Bu atılım, Meta’nın yapay zeka altyapısına sürdürülebilir kaynaklardan güç sağlama maksadının bir modülü olarak öne çıkıyor. Şirket yaptığı açıklamada, bilgi merkezlerinin güç muhtaçlığını yüzde 100 yenilenebilir ve pak kaynaklarla karşılama vizyonunu yineledi ve nükleer gücün muteber ve daima elektrik üretimi konusundaki rolünü vurguladı.
Nükleer santral kapanmanın eşiğindeydi
Meta’nın mutabakatı, yeni bir nükleer santral inşa etmek yerine mevcut bir tesisin operasyonel ömrünü uzatmayı amaçlıyor. Clinton Pak Güç Merkezi’nin uzun vadede çalışmaya devam etmesini garanti altına alan bu muahede, tıpkı vakitte bölgede 1.000’den fazla kişinin istihdamını da koruyacak. Nükleer güç santralinin birebir vakitte 2017’den bu yana kapanma tehdidi altında olduğuna da dikkat çekildi. Meta’nın takviyesiyle faaliyetlerine devam edecek Clinton santrali, yaklaşık 800 bin haneye yetecek kadar elektrik üretme kapasitesine sahip.
Meta, ayrıyeten güç şebekesini 30 megawatt daha artırma taahhüdünde bulundu.
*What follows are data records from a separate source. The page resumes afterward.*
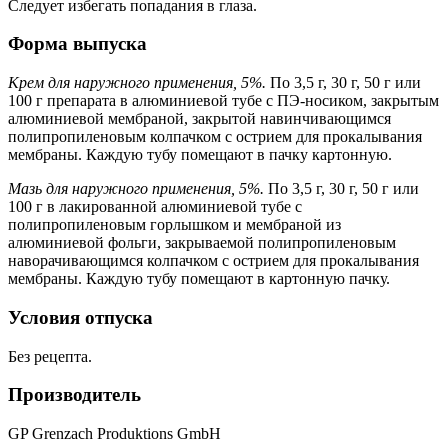
Следует избегать попадания в глаза.
Форма выпуска
Крем для наружного применения, 5%.
По 3,5 г, 30 г, 50 г или
100 г препарата в алюминиевой тубе с ПЭ-носиком, закрытым
алюминиевой мембраной, закрытой навинчивающимся
полипропиленовым колпачком с острием для прокалывания
мембраны. Каждую тубу помещают в пачку картонную.
Мазь для наружного применения, 5%.
По 3,5 г, 30 г, 50 г или
100 г в лакированной алюминиевой тубе с
полипропиленовым горлышком и мембраной из
алюминиевой фольги, закрываемой полипропиленовым
наворачивающимся колпачком с острием для прокалывания
мембраны. Каждую тубу помещают в картонную пачку.
Условия отпуска
Без рецепта.
Производитель
GP Grenzach Produktions GmbH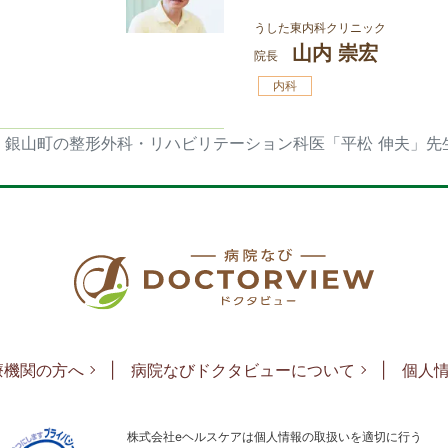
うした東内科クリニック
山内 崇宏
院長
内科
銀山町の整形外科・リハビリテーション科医「平松 伸夫」先
療機関の方へ
病院なびドクタビューについて
個人
フッタメニ
株式会社eヘルスケアは個人情報の取扱いを適切に行う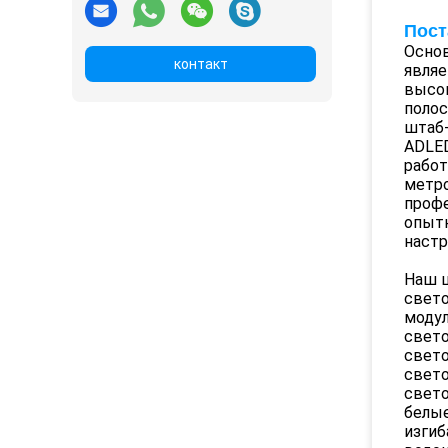
Пост
Основ
контакт
явля
высо
полос
штаб-
ADLED
рабо
метро
профе
опытн
настр
Наш 
свето
модул
свет
свет
свето
свет
белые
изги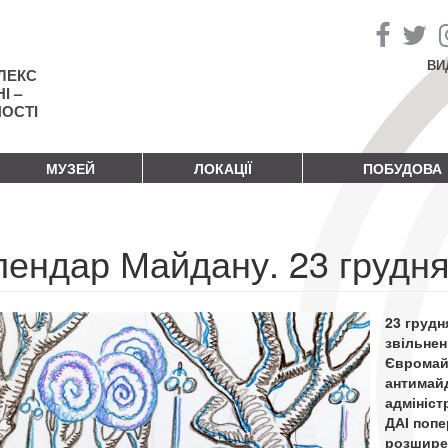
ВИ
ЛЕКС
І –
НОСТІ
МУЗЕЙ
ЛОКАЦІЇ
ПОБУДОВА
лендар Майдану. 23 грудня
23 грудн
звільнен
Євромайд
антимайд
адмініст
ДАІ попе
розшире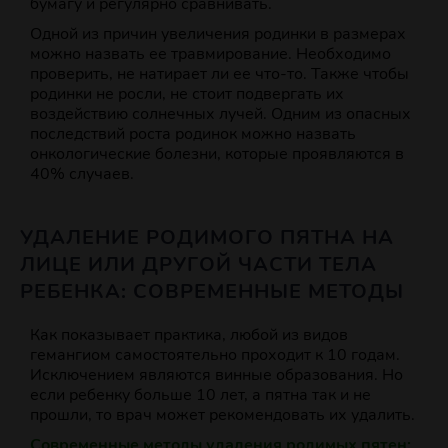
бумагу и регулярно сравнивать.
Одной из причин увеличения родинки в размерах
можно назвать ее травмирование. Необходимо
проверить, не натирает ли ее что-то. Также чтобы
родинки не росли, не стоит подвергать их
воздействию солнечных лучей. Одним из опасных
последствий роста родинок можно назвать
онкологические болезни, которые проявляются в
40% случаев.
УДАЛЕНИЕ РОДИМОГО ПЯТНА НА
ЛИЦЕ ИЛИ ДРУГОЙ ЧАСТИ ТЕЛА
РЕБЕНКА: СОВРЕМЕННЫЕ МЕТОДЫ
Как показывает практика, любой из видов
гемангиом самостоятельно проходит к 10 годам.
Исключением являются винные образования. Но
если ребенку больше 10 лет, а пятна так и не
прошли, то врач может рекомендовать их удалить.
Современные методы удаления родимых пятен: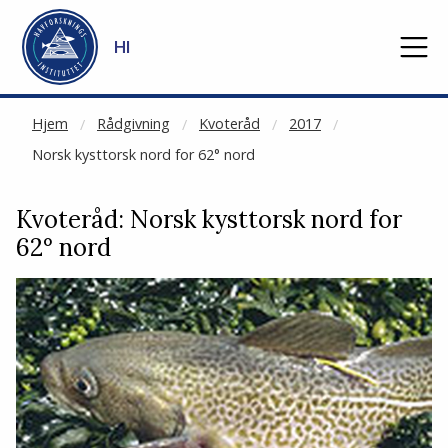
NOT CACHED
Gå til hovedinnhold
HI
Hjem
Rådgivning
Kvoteråd
2017
Norsk kysttorsk nord for 62° nord
Kvoteråd: Norsk kysttorsk nord for
62° nord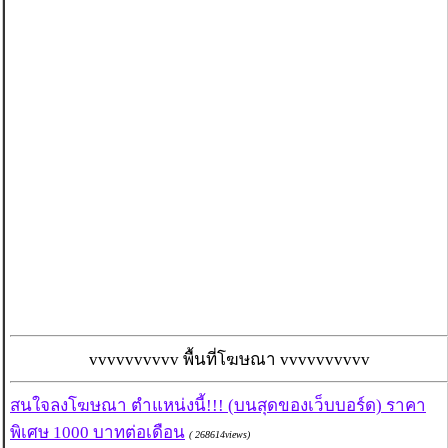
vvvvvvvvvv พื้นที่โฆษณา vvvvvvvvvv
สนใจลงโฆษณา ตำแหน่งนี้!!! (บนสุดของเว็บบอร์ด) ราคา
พิเศษ 1000 บาทต่อเดือน
( 268614views)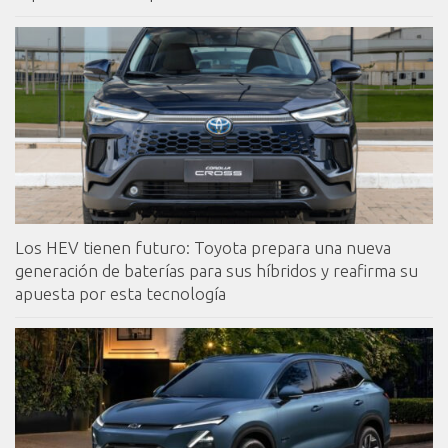
Los HEV tienen futuro: Toyota prepara una nueva
generación de baterías para sus híbridos y reafirma su
apuesta por esta tecnología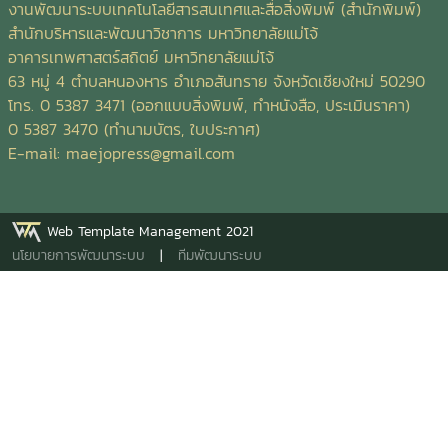
แกรม พิมพ์ 4 สี 2 ด้านชื่อสิ่งพิมพ์: แผ่นพับ การแปรรูปสัตว์น้ำ
งานพัฒนาระบบเทคโนโลยีสารสนเทศและสื่อสิ่งพิมพ์ (สำนักพิมพ์)
เพื่อเพิ่มมูลค่าทางเศรษฐกิจ ปลายอ ผู้จัดทำ: คณะเทคโนโลยีการ
สำนักบริหารและพัฒนาวิชาการ มหาวิทยาลัยแม่โจ้
ประมงและทรัพยากรทางน้ำ มหาวิทยาลัยแม่โจ้ ตัวแผ่นพับ: ขนาด
อาคารเทพศาสตร์สถิตย์ มหาวิทยาลัยแม่โจ้
เอ4 พับ 3 อาร์ตมัน 120 แกรม พิมพ์ 4 สี 2 ด้านชื่อสิ่งพิมพ์:
63 หมู่ 4 ตำบลหนองหาร อำเภอสันทราย จังหวัดเชียงใหม่ 50290
คู่มือการท่องเที่ยวโดยชุมชน อำเภอพะโต๊ะ จังหวัดชุมพร จัดทำ
โทร. 0 5387 3471 (ออกแบบสิ่งพิมพ์, ทำหนังสือ, ประเมินราคา)
โดย: เครือข่ายการท่องเที่ยวโดยชุมชนพะโต๊ะ ตัวเล่ม: ขนาด เอ5
0 5387 3470 (ทำนามบัตร, ใบประกาศ)
ปกอาร์ตมัน 210 แกรม พิมพ์ 4 สี เคลือบมัน เนื้อใน อาร์ตมัน
E-mail:
maejopress@gmail.com
120 แกรม พิมพ์ 4 สี เข้าเล่มมุงหลังคาชื่อสิ่งพิมพ์: หนังสือ
เทคโนโลยีพลังงานทดแทน/ Renewable Energy Technology
ผู้แต่ง: ผศ. ดร.ธเนศ ไชยชนะ พิมพ์ครั้งที่ 2/กรกฎาคม 2561
Web Template Management 2021
ฉบับปรับปรุง ISBN: 978-616-474-129-4 จำนวนหน้า: 303
นโยบายการพัฒนาระบบ
|
ทีมพัฒนาระบบ
หน้า ตัวเล่ม: ขนาด A4 ปกอาร์ตมัน 260 แกรม พิมพ์ 4 สี
เคลือบมัน เนื้อใน ปอนด์ 70 แกรม พิมพ์ 1 สี เข้าเล่มไสกาวชื่อ
สิ่งพิมพ์: แผ่นพับ อาหารปลานิลจากหญ้าเนเปียร์เพื่อลดต้นทุน
ผู้แต่ง: สุดาพร ตงศิริ และ วรวิทย์ ชูขวัญนวล ตัวแผ่นพับ: ขนาด
A4 พับ 2 อาร์ตมัน 120 แกรม พิมพ์ 4 สี 2 ด้าน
Muahedenin mali boyutuna dair ayrıntılar ise kamuoyuyla paylaşılmadı.
Meta, nükleer güce yönelme konusunda rakipleri Google ve Microsoft’un gerisindeydi. Bu iki teknoloji devi, halihazırda büyük ölçülerde nükleer kapasite satın alarak bilgi merkezlerini güçlendiriyor. Bununla birlikte Meta, 2030’ların başına kadar ABD’deki bilgi merkezlerine 1 ila 4 gigawatt ortasında nükleer enerji entegre etmeyi hedefliyor.